Some lines in the entries contain the word "table". Copy all of them.

### Source information
******************************

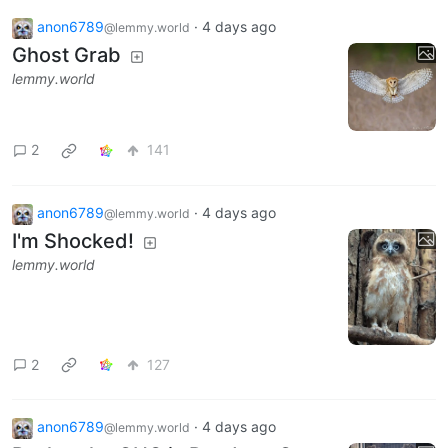
anon6789
·
4 days ago
@lemmy.world
Ghost Grab
lemmy.world
2
141
anon6789
·
4 days ago
@lemmy.world
I'm Shocked!
lemmy.world
2
127
anon6789
·
4 days ago
@lemmy.world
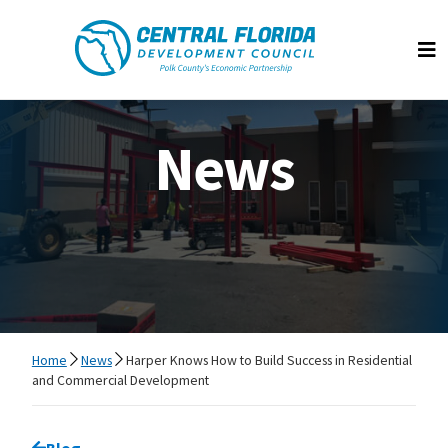
Central Florida Development Council
Op
News
Home
News
Harper Knows How to Build Success in Residential
and Commercial Development
Go back to
Blog
page.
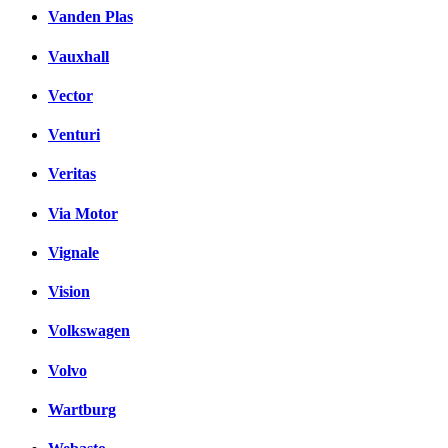
Vanden Plas
Vauxhall
Vector
Venturi
Veritas
Via Motor
Vignale
Vision
Volkswagen
Volvo
Wartburg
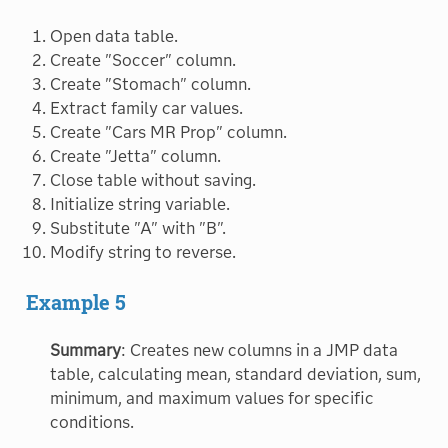
Open data table.
Create "Soccer" column.
Create "Stomach" column.
Extract family car values.
Create "Cars MR Prop" column.
Create "Jetta" column.
Close table without saving.
Initialize string variable.
Substitute "A" with "B".
Modify string to reverse.
Example 5
Summary
: Creates new columns in a JMP data
table, calculating mean, standard deviation, sum,
minimum, and maximum values for specific
conditions.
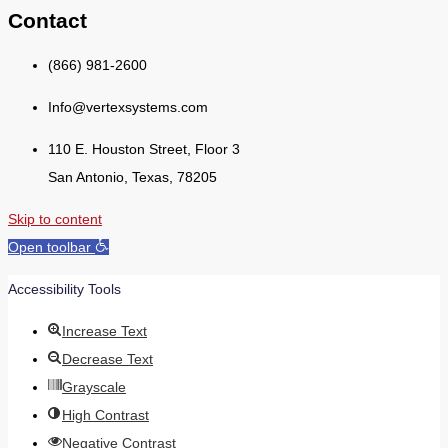
Contact
(866) 981-2600
Info@vertexsystems.com
110 E. Houston Street, Floor 3
San Antonio, Texas, 78205
Skip to content
Open toolbar
Accessibility Tools
Increase Text
Decrease Text
Grayscale
High Contrast
Negative Contrast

******************************

### Solution to this task
Open data table.
Close table without saving.
table, calculating mean, standard deviation, sum,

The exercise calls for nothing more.